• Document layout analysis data
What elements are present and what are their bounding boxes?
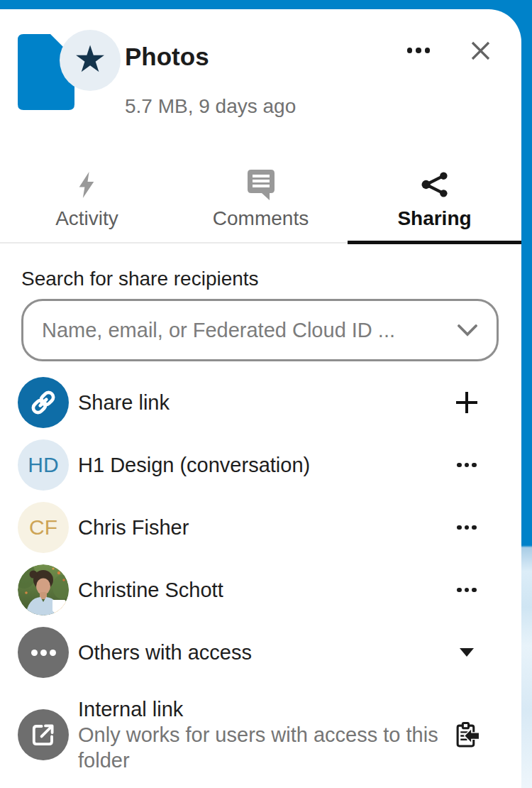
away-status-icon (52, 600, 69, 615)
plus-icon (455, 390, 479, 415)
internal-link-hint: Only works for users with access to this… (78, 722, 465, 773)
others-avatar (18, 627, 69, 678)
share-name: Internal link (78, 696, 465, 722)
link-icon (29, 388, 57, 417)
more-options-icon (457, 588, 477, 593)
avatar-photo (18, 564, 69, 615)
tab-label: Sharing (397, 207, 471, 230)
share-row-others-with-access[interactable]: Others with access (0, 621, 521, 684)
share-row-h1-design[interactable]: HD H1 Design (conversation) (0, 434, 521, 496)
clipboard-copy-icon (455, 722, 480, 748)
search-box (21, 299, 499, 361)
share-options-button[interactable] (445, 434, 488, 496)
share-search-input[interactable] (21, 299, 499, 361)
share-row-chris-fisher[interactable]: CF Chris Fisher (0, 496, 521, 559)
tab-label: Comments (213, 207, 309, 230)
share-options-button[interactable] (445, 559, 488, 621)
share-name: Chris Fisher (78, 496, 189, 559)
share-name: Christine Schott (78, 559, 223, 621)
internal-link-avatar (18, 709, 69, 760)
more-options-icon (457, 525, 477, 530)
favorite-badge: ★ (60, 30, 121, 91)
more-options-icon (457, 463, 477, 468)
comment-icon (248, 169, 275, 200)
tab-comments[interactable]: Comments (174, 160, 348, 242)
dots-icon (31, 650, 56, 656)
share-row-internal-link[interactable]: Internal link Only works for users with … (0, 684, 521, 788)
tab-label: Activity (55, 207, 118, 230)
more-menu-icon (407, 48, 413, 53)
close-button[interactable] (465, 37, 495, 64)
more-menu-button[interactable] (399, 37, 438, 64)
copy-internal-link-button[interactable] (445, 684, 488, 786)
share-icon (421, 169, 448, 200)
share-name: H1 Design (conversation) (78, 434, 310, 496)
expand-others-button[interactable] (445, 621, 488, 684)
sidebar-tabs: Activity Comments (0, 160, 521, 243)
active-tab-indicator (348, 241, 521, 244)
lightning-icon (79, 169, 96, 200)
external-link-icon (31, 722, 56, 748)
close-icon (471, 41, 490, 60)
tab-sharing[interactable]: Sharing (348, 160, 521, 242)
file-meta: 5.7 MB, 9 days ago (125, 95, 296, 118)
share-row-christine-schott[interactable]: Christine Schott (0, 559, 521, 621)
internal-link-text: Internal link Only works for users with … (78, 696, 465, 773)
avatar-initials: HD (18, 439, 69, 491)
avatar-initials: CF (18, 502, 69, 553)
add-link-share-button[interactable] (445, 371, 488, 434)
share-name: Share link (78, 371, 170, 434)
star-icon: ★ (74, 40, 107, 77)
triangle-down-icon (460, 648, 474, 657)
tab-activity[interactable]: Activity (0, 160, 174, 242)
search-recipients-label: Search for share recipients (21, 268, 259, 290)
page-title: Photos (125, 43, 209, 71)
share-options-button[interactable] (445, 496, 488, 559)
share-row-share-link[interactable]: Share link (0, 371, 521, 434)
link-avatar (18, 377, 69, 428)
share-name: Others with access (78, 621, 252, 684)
--
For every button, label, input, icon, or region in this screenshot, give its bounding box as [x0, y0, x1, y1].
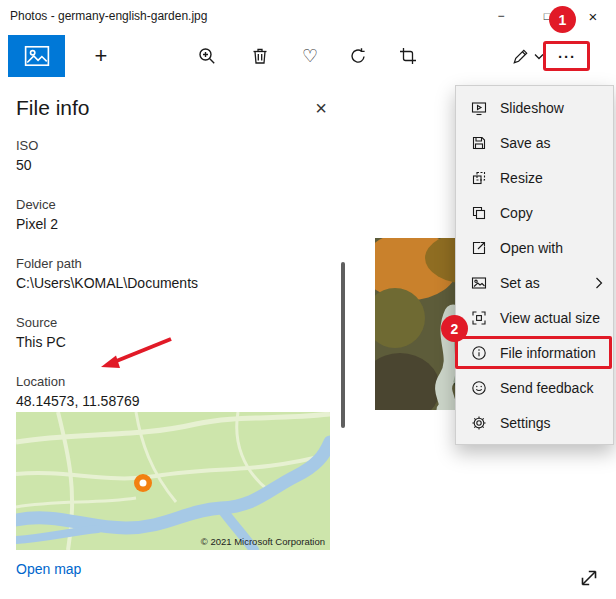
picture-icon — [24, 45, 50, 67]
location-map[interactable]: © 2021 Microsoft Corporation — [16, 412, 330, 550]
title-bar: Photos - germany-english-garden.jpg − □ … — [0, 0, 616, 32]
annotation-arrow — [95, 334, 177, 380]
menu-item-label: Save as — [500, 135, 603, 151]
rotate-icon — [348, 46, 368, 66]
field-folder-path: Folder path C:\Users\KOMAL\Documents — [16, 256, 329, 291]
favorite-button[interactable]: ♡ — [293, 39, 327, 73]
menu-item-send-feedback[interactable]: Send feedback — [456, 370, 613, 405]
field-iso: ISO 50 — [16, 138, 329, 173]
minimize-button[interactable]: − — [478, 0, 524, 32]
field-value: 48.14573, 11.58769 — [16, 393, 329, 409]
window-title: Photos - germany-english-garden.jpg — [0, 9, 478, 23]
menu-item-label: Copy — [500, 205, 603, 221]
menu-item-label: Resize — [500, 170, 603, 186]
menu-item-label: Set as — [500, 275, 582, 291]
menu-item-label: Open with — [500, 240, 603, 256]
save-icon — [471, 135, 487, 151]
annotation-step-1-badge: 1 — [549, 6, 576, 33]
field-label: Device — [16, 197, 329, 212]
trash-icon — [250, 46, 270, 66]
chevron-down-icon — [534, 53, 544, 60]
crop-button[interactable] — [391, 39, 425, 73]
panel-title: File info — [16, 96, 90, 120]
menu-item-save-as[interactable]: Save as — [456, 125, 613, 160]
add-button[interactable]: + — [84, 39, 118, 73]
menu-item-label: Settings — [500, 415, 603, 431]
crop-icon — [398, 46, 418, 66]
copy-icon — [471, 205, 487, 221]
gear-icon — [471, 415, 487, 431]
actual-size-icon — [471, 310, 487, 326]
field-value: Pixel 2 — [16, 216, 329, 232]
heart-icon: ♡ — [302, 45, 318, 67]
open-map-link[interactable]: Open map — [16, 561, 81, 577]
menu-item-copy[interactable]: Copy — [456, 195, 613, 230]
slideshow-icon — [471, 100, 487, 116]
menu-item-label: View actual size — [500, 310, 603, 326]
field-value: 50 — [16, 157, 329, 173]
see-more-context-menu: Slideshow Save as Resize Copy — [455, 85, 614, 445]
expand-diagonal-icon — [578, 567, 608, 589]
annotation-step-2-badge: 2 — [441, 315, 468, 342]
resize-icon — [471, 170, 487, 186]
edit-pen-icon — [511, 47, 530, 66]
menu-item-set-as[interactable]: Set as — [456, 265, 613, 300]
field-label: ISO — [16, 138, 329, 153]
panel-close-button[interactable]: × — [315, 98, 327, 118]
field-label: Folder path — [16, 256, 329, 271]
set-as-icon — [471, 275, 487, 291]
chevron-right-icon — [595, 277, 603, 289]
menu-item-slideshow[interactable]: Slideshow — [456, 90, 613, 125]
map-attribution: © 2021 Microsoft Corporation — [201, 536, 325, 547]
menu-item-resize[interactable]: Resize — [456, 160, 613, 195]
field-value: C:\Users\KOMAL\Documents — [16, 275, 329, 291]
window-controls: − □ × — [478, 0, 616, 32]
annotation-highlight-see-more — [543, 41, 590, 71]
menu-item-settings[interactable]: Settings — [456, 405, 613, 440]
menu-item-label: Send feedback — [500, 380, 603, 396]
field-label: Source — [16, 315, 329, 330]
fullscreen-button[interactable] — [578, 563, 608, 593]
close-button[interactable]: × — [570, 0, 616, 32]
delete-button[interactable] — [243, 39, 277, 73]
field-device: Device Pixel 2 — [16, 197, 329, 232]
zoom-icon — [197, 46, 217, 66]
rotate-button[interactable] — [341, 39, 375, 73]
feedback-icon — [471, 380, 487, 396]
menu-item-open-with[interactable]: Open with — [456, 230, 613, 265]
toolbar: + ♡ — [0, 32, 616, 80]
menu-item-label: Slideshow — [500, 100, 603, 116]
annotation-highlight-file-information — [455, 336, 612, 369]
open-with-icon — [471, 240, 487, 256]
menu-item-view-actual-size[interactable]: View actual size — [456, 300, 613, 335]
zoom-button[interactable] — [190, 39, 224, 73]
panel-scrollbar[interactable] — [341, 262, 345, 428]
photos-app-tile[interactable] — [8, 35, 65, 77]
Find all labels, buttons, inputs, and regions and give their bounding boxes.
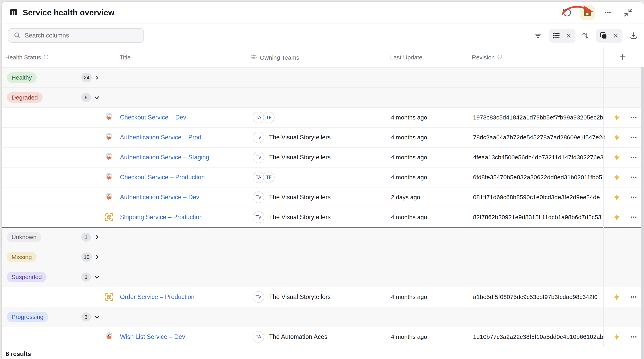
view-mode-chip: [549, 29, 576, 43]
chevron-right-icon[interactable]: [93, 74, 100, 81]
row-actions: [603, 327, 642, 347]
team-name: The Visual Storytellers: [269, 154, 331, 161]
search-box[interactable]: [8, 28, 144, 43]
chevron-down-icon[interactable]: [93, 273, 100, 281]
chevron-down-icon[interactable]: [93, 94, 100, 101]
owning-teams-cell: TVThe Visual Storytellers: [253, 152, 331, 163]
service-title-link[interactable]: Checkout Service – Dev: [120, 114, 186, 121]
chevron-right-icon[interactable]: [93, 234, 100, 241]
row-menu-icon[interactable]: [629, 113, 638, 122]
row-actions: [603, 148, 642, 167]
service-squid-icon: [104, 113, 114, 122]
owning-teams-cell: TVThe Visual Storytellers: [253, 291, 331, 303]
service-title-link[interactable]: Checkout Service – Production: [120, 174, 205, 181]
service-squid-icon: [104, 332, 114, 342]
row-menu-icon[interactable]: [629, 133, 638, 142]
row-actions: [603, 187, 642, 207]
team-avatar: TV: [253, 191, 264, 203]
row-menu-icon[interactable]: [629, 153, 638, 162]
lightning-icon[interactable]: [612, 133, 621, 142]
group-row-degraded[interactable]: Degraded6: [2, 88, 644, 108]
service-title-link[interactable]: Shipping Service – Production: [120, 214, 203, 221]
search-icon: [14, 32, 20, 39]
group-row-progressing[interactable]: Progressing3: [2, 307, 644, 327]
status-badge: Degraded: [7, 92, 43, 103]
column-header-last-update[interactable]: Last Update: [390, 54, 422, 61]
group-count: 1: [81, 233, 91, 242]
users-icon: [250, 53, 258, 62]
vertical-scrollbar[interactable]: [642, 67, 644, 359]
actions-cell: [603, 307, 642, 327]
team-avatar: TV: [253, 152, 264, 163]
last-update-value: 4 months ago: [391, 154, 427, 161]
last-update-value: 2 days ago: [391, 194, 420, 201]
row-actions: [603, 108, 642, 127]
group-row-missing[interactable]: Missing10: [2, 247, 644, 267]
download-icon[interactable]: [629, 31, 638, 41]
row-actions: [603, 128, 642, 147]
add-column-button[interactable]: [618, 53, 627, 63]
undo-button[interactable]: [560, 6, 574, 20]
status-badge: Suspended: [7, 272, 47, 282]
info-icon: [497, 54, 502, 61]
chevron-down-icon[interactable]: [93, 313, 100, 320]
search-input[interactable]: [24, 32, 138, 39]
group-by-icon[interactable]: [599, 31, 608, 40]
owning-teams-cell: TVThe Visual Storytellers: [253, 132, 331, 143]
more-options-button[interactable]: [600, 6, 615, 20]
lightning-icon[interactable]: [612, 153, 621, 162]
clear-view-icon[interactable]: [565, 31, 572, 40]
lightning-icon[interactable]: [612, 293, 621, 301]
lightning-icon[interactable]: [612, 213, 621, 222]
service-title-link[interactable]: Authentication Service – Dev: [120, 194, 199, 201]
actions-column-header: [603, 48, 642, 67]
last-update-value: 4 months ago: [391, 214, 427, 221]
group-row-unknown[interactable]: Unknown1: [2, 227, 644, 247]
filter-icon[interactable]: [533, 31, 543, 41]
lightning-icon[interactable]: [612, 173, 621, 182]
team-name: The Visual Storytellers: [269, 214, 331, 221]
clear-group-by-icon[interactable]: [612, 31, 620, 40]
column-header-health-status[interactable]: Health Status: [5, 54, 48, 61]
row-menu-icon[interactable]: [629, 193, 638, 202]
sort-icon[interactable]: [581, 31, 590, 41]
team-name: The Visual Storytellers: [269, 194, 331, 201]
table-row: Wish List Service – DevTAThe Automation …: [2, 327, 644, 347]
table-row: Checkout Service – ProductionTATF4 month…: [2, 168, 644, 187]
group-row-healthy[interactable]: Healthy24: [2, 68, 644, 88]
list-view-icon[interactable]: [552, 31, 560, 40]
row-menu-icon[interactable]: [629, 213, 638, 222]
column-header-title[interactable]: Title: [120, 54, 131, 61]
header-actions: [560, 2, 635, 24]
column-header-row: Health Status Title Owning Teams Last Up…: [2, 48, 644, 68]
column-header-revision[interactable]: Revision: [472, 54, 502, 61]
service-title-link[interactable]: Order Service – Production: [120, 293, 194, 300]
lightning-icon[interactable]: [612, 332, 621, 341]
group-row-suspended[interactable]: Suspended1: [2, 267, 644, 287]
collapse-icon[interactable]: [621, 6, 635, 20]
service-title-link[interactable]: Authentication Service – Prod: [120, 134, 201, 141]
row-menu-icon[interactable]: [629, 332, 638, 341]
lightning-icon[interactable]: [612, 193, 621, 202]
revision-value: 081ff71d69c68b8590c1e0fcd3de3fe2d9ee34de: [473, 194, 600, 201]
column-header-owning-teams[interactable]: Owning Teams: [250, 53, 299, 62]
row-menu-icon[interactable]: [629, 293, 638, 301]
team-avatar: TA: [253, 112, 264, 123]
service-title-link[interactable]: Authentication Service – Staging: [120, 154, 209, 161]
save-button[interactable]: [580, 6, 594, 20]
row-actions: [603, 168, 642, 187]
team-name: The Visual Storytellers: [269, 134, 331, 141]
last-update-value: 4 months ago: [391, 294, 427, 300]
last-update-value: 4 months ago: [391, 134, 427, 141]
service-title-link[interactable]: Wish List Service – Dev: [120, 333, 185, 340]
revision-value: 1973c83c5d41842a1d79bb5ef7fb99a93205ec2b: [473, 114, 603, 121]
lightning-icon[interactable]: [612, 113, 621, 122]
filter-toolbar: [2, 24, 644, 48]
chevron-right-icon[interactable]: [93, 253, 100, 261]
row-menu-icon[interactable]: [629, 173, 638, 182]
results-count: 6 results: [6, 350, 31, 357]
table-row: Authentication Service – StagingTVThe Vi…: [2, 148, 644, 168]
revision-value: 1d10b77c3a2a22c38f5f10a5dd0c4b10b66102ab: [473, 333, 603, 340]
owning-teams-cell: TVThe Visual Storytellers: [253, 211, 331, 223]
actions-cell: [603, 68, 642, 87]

• Requirement
What lines in the entries above include the string "scrollbar"? Return each one.

• Result of the task
panel-scrollbar[interactable] — [341, 262, 345, 428]
vertical-scrollbar[interactable]: [642, 67, 644, 359]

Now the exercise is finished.